Hace seis meses, experimenté lo que solo puedo describir como el momento más devastador de mi vida adulta, en la boda de mi propia hija.
El fotógrafo estaba organizando las fotos familiares cuando me miró, luego bajó la vista a mis pies con evidente confusión.
"Señora... ¿está segura de que puede quedarse de pie para esto? Su pie se ve extremadamente hinchado", dijo lo suficientemente alto como para que todos lo escucharan.
"Quizás necesitemos una silla".
Toda la fiesta de bodas quedó en silencio. Mi hija me agarró del brazo mientras mi rostro se ponía rojo de vergüenza.
"Ella puede estar de pie, tiene dolor de juanete", susurró mi hija con firmeza.
El fotógrafo se disculpó profusamente, pero el daño ya estaba hecho.

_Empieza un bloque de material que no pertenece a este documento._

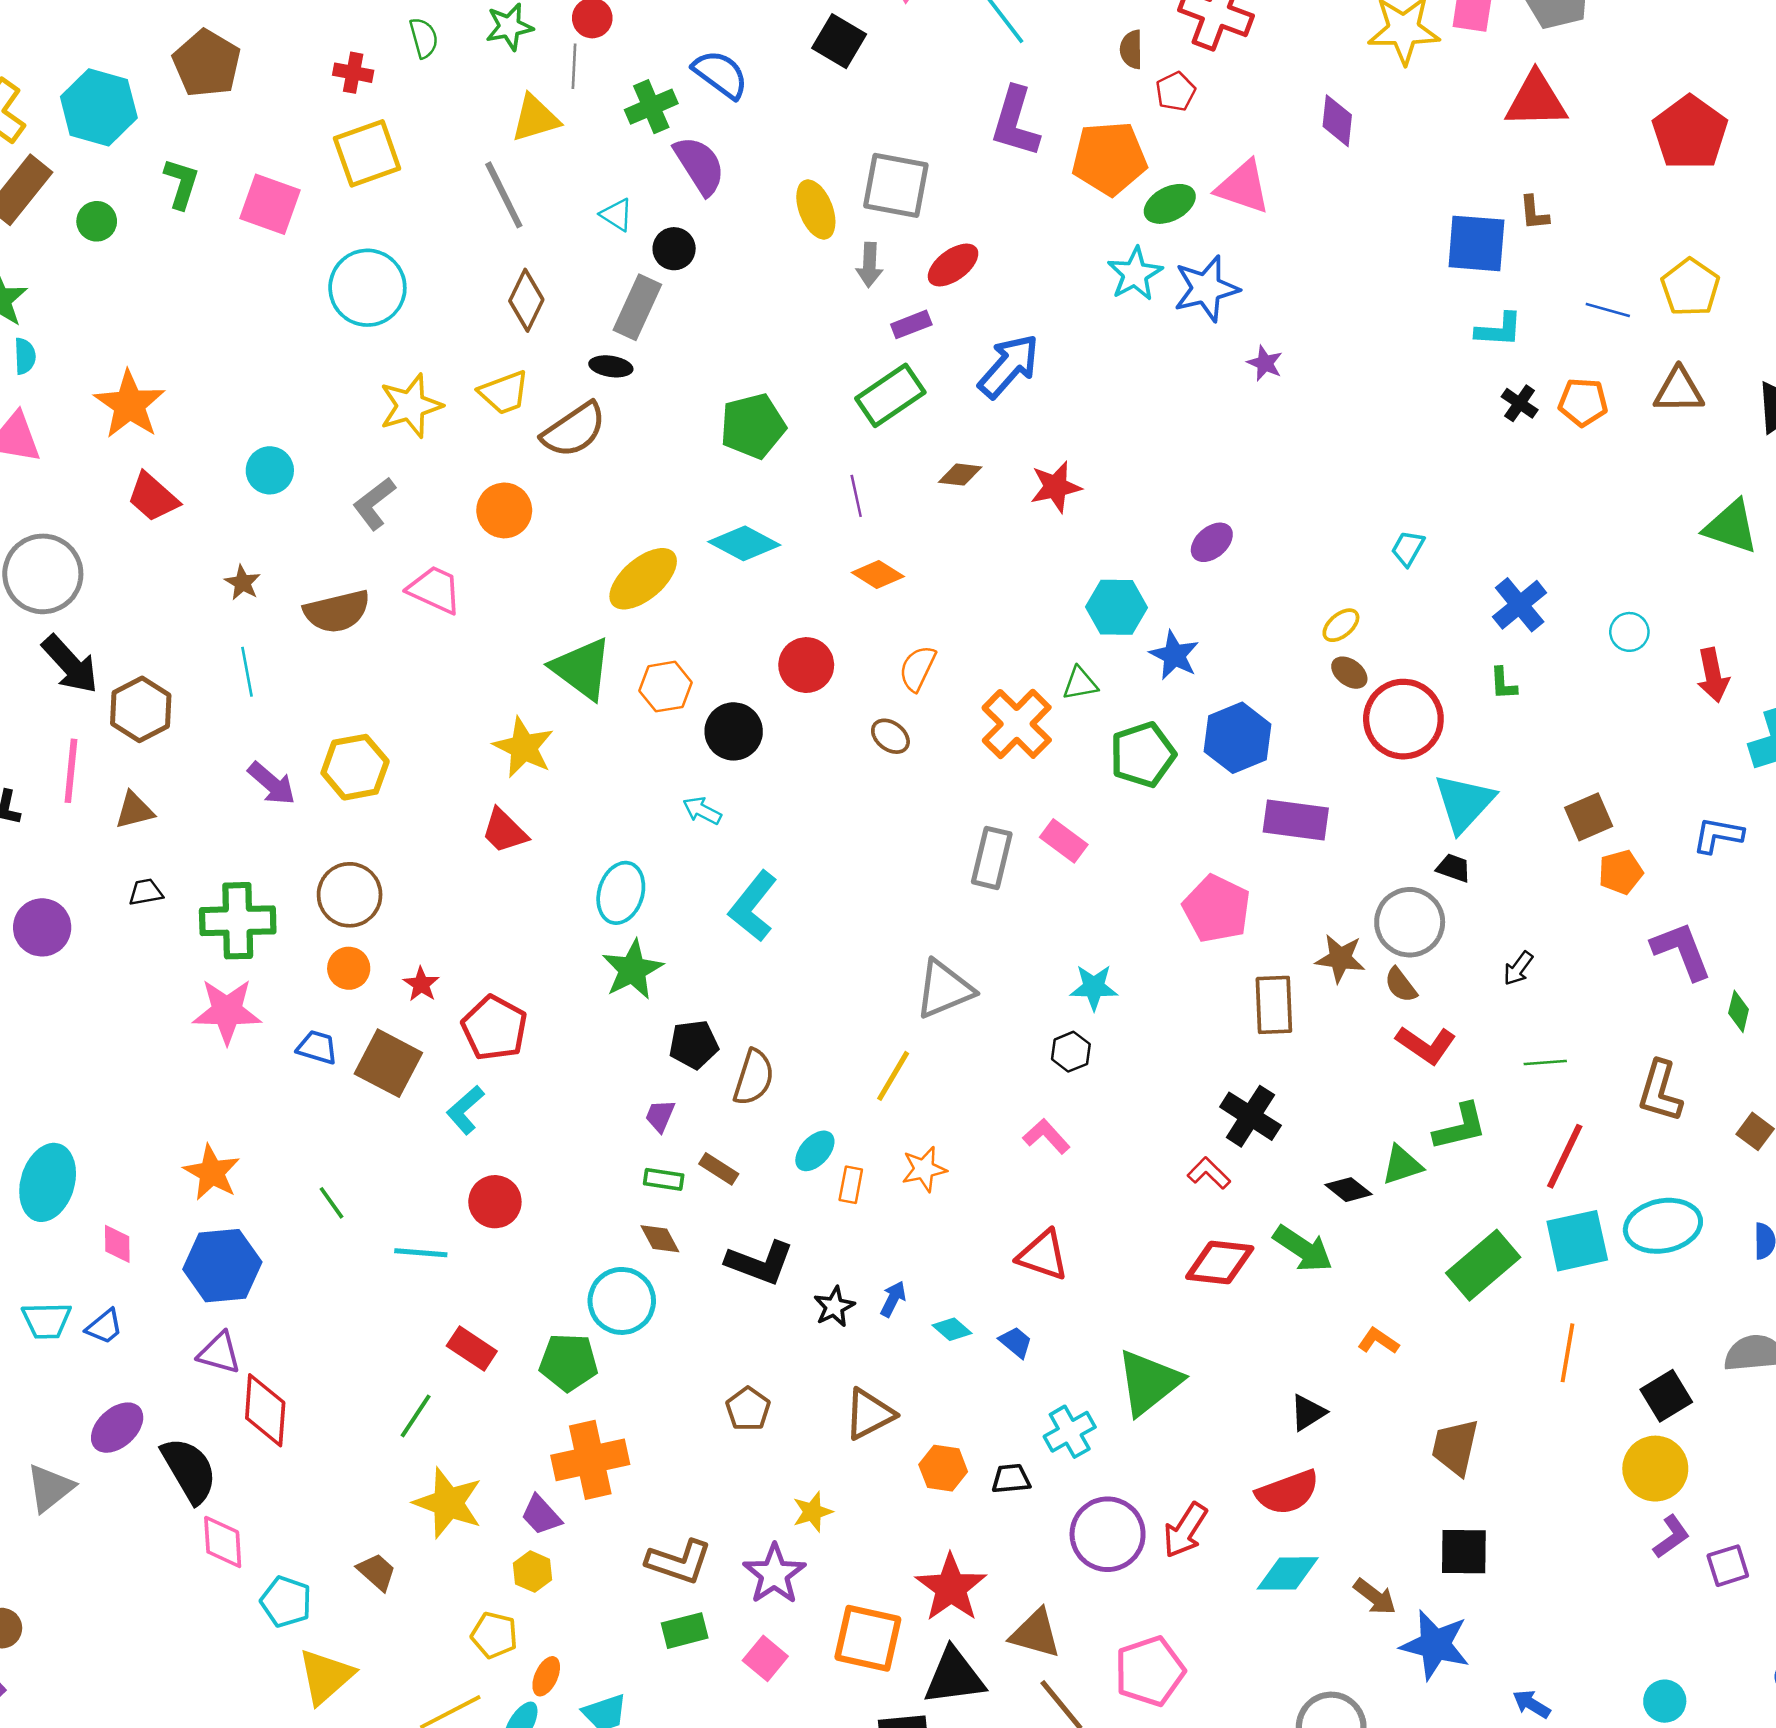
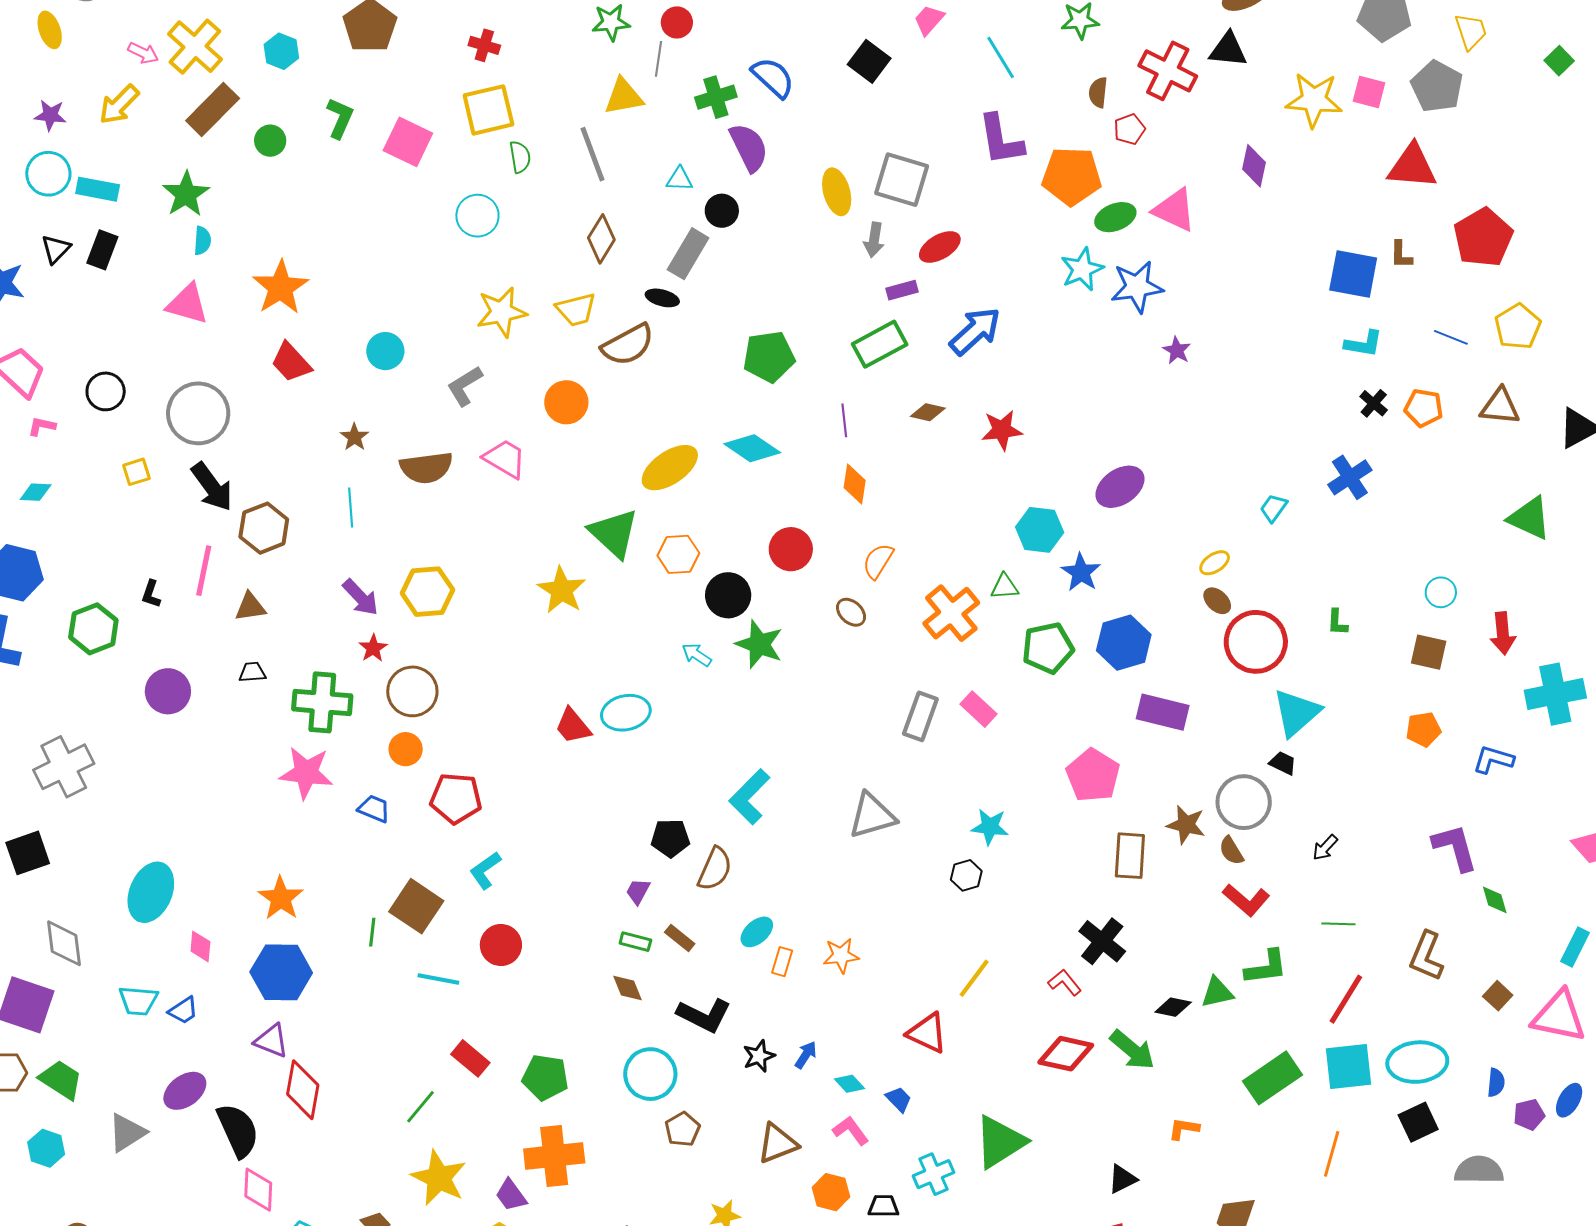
green semicircle: (424, 38) -> (520, 157), moved
cyan hexagon: (99, 107) -> (281, 51), size x0.6
purple L-shape: (1015, 122) -> (1001, 140), turned -32
red pentagon: (1690, 133) -> (1483, 237), moved
cyan triangle: (617, 215) -> (680, 179), turned -36
cyan circle: (367, 288) -> (477, 216), size x0.7
purple ellipse: (1212, 542) -> (1120, 487), size x1.4
orange diamond: (878, 575) -> (855, 484), turned 60
blue cross: (1520, 605) -> (1350, 477), moved
brown square: (1589, 817) -> (1429, 652), moved, turned 30
red trapezoid: (504, 831) -> (573, 726), moved
orange pentagon: (1621, 872) -> (1423, 729), moved
cyan ellipse: (621, 893) -> (626, 713), turned 54
cyan L-shape: (753, 906) -> (749, 797), moved
green star: (632, 970) -> (759, 644), moved, turned -30
red star: (421, 984) -> (373, 648), moved
green diamond: (1739, 1011) -> (1495, 900), turned -36
red pentagon: (494, 1028) -> (456, 798), moved, turned -30
brown square: (388, 1063) -> (416, 906), moved
yellow line: (893, 1076) -> (974, 978), moved
pink L-shape: (1046, 1136) -> (851, 1131), moved
black diamond: (1348, 1190) -> (1173, 1007), turned -33
green line: (331, 1203) -> (372, 932), turned 36
cyan circle: (622, 1301) -> (650, 1074), moved
orange L-shape: (1378, 1341) -> (1184, 1129), turned -32
black square: (1666, 1396) -> (1418, 1122), moved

Pasé toda la boda de mi hija sentada en un rincón, escondiendo mi pie debajo de mi vestido y conteniendo las lágrimas cada vez que veía a todos bailando sin mí.
Esa noche, en mi habitación de hotel, finalmente me obligué a quitarme los tacones. Lo que vi me horrorizó: la hinchazón, el enrojecimiento, la deformidad. Mi dedo gordo del pie prácticamente apuntaba hacia un lado. Apenas podía caminar hasta el baño.
El estrés de cuidar a mi marido enfermo,
los años que pasé de pie en el trabajo,
y el mal hábito de usar "zapatos bonitos" por demasiado tiempo
habían arruinado por completo mi pie sin que me diera cuenta.
La presión punzante.
El dolor ardiente.
La forma en que cada paso se sentía como hueso rozando hueso.
La forma en que mi dedo se doblaba más cada año.
¿Y la parte más cruel?
Había borrado lentamente a la mujer activa y segura de sí misma que solía ser.
Me veía décadas más vieja en la forma en que me movía, y un completo extraño acababa de confirmar mi peor temor delante de todos los que amo:
mi juanete se había apoderado de mi vida.
Durante semanas después de la boda, no pude obligarme a mirar una sola foto. En cada toma, estaba sentada, cojeando o tratando de esconder mi pie detrás de otra persona.
Consulté a tres cirujanos ortopédicos, y todos ellos recomendaron lo mismo:
cirugía de juanetes, limado de huesos y realineación de los dedos,
con un precio que te dejaba sin aliento de $6,500 y de seis a doce semanas de dolorosa recuperación con muletas.
Como mujer trabajadora que acababa de ayudar a pagar una boda, esto era imposible. Estaba considerando seriamente recurrir a mis ahorros para la jubilación cuando la compañera de cuarto de la universidad de mi hija me llamó con algo que cambiaría mi vida para siempre.